In Rebel: 30 Years of London Fashion, London’s Design Museum dives into the past three decades of groundbreaking fashion.
It tracks three decades of the British Fashion Council’s NewGen scheme, which has supported over 300 up-and-coming designers since its inception.
“People call young people snowflakes or wasters or idlers – not at all,” the exhibition’s guest curator and BFC ambassador for emerging talent, Sarah Mower, told the PA news agency.
She said this exhibition will show: “How resourceful [they are], how inspiring, how much potential they have to lead the fashion industry.”
The exhibition answers a key question that Mower said she’s always asked: “Why is it that London keeps producing wave after wave after wave of incredibly original, surprising, shocking, clever young designers?”
This could be down to the multicultural nature of London, with Mower noting the NewGen scheme has supported designers with family backgrounds from over 50 countries.
The exhibition highlights this, with designs from the likes of Ashish – whose heavily sequinned clothes were handmade in his mother’s kitchen in New Delhi – and Feben, a designer who came to the UK via Sweden as an Ethiopian refugee.
Some of the pieces in the exhibition are obviously subversive – such as the super low-cut ‘bumsters’ designed by Alexander McQueen, a daring style which Mower described as “globally world-changing fashion”.
There’s also the swan dress by Macedonian designer Marjan Pejoski (Icelandic singer Bjork courted controversy by wearing it to the 2001 Oscars).
And there are outfits which you might not see as rebellious, but have their own subversive streak – such as a delicate floral strapless gown by Erdem from 2008.
“This to me is rebellious because he [designer Erdem Moralioglu] came up with this incredibly polished, glamorous evening collection at a time when everything was – we’ve got to be cool and wear black,” Mower said.
“He [Moralioglu] said to me: ‘I rebel in ruffles and lace’.”
Style enthusiasts will also be treated to a piece of fashion history in the exhibition.
In 1993, Alexander ‘Lee’ McQueen showed his second ever collection to press, then packed the clothes in bin bags and went clubbing. He hid the bags at the club and forgot about them – only to return the next day to find they had disappeared, never to be seen again.
The exhibition features some of McQueen’s early designs – including the boundary-pushing bumsters – and some reimagined pieces using the same techniques and shapes from the lost collection, made for the exhibition by McQueen’s friend and collaborator, the print designer Simon Ungless.

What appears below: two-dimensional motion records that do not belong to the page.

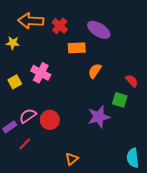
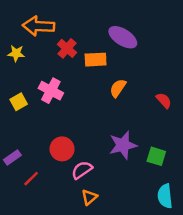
red cross: (60, 26) -> (67, 48), moved
green square: (120, 100) -> (156, 156), moved
pink semicircle: (28, 116) -> (82, 170), moved

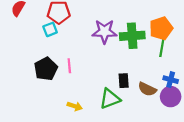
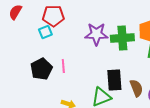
black rectangle: (124, 81) -> (114, 80), size x1.5
brown semicircle: (147, 89) -> (136, 88), turned -138

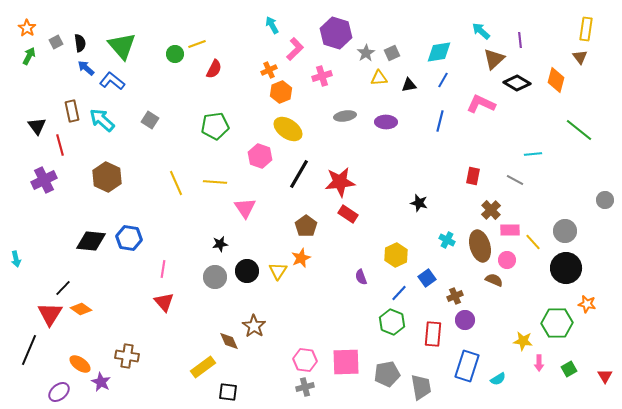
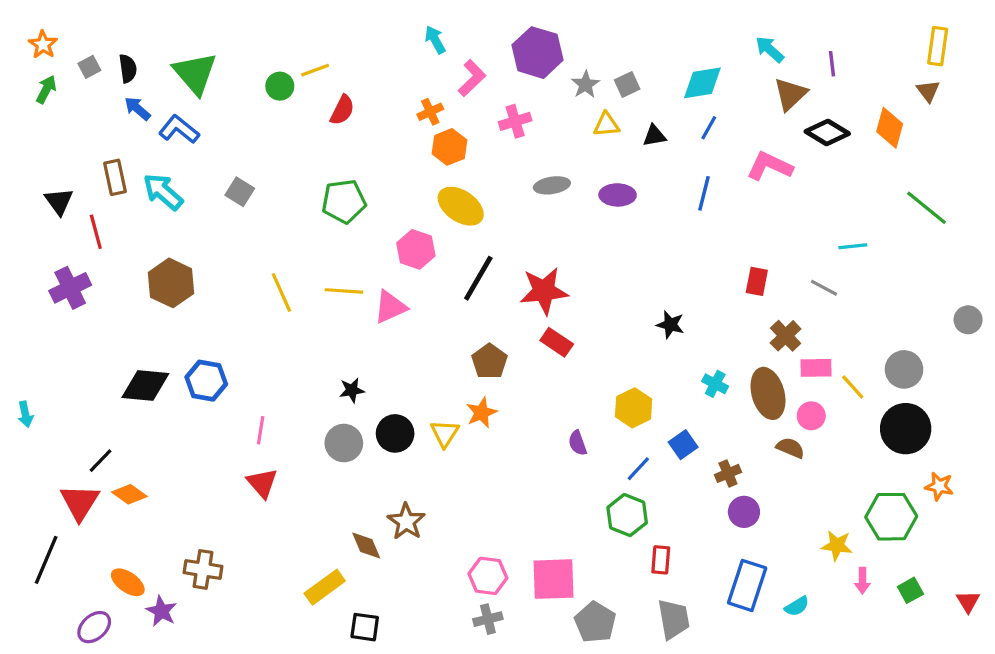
pink triangle: (245, 208) -> (390, 307), moved, turned 40
red rectangle: (433, 334) -> (661, 560), moved, size x0.7
gray pentagon: (387, 374) -> (595, 622), moved, turned -30

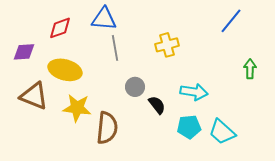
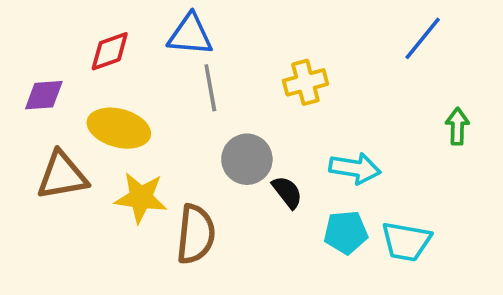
gray circle: (135, 87) -> (247, 159), size x1.4
brown triangle: (34, 96) -> (62, 176), turned -32
cyan trapezoid: (222, 132) -> (406, 242), turned -32

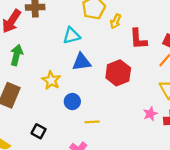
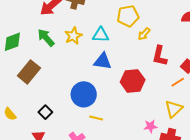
green arrow: (16, 55) -> (46, 38), turned -72
yellow star: (51, 80) -> (73, 36), moved
blue circle: (72, 102) -> (84, 94), size x1.6

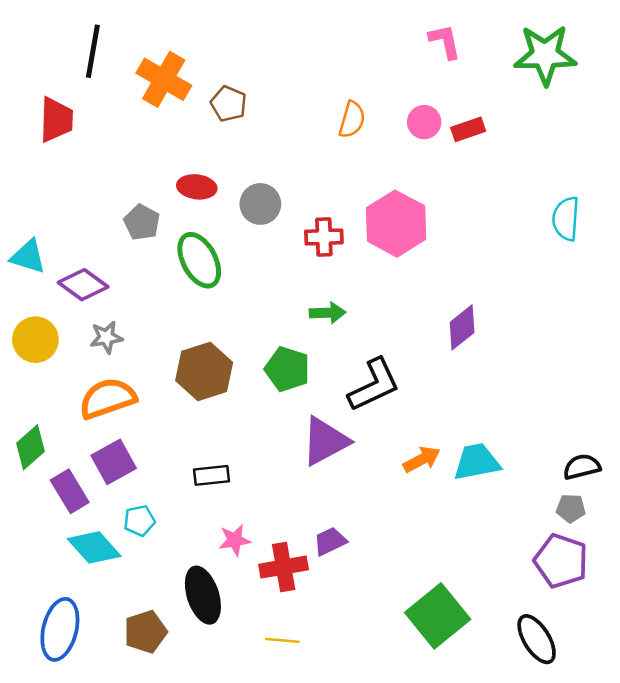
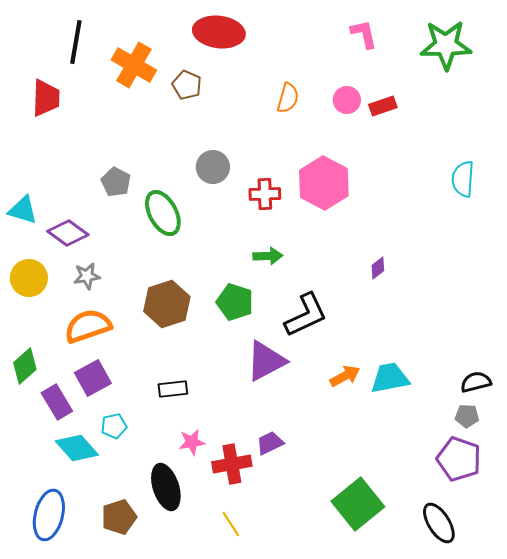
red ellipse: (197, 187) -> (219, 32), moved, size x1.6
purple diamond: (462, 327) -> (378, 268), size x0.6
yellow line: (282, 640) -> (231, 524), turned 52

Mower said McQueen was a rebel in how he was all “about sharp tailoring, about skills and showing something which is shocking – but [he was a] perfectionist as well”.
Like all of the designers featured, his work was a reaction “against what was before”.

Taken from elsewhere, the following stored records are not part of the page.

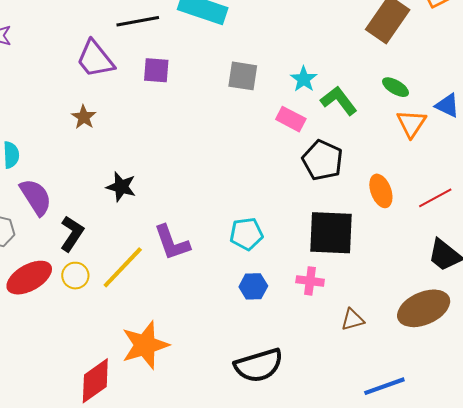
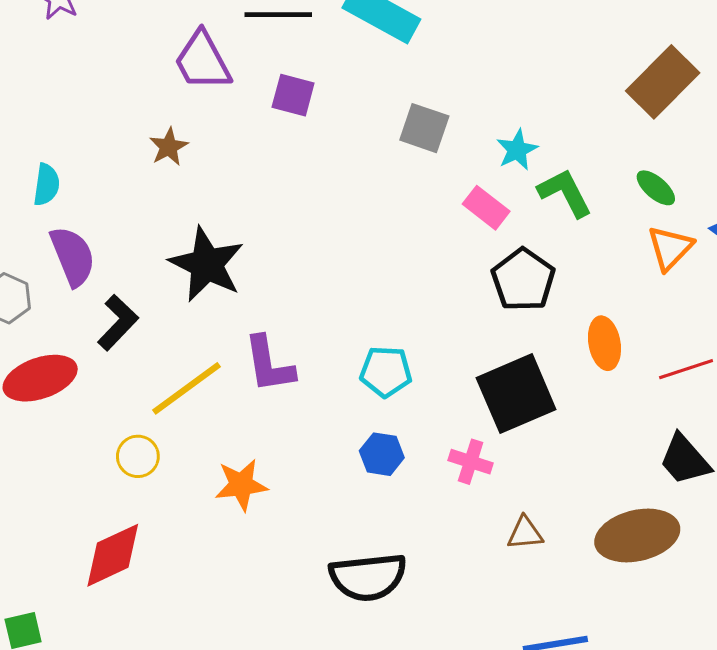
black star: (121, 187) -> (207, 264), size x1.6
black square: (331, 233) -> (516, 394), turned -36
yellow circle: (75, 276) -> (138, 456), moved
orange star: (145, 345) -> (241, 485), moved, size x0.7

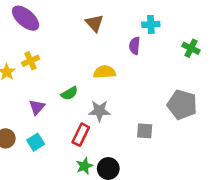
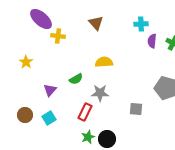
purple semicircle: (135, 46) -> (152, 41), moved
yellow cross: (31, 61) -> (58, 36), moved, turned 32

She added: “Young people have rebelled against darkness, they rebelled against recession, they rebelled against dark political times.”
The exhibition also looks to the future of fashion – which Mower believes will be led by young creatives.
She particularly notes how in the past decade designers have become “very aware of the climate emergency, and they’ve come up with lots of different business models, ways of behaving and talking about the supply chain – and equity, fairness.”
The exhibition is a testament to the importance of art education.
“I’m not talking about university, I’m talking about art teachers in schools and in primary schools who have inspired [young people],” she said.
“That’s something I really do believe needs to be defended and supported and funded, because creativity in this country is a superpower.”
Rebel: 30 Years of London Fashion sponsored by Alexander McQueen opens at the Design Museum in London on September 16 and will run until February 11, 2024.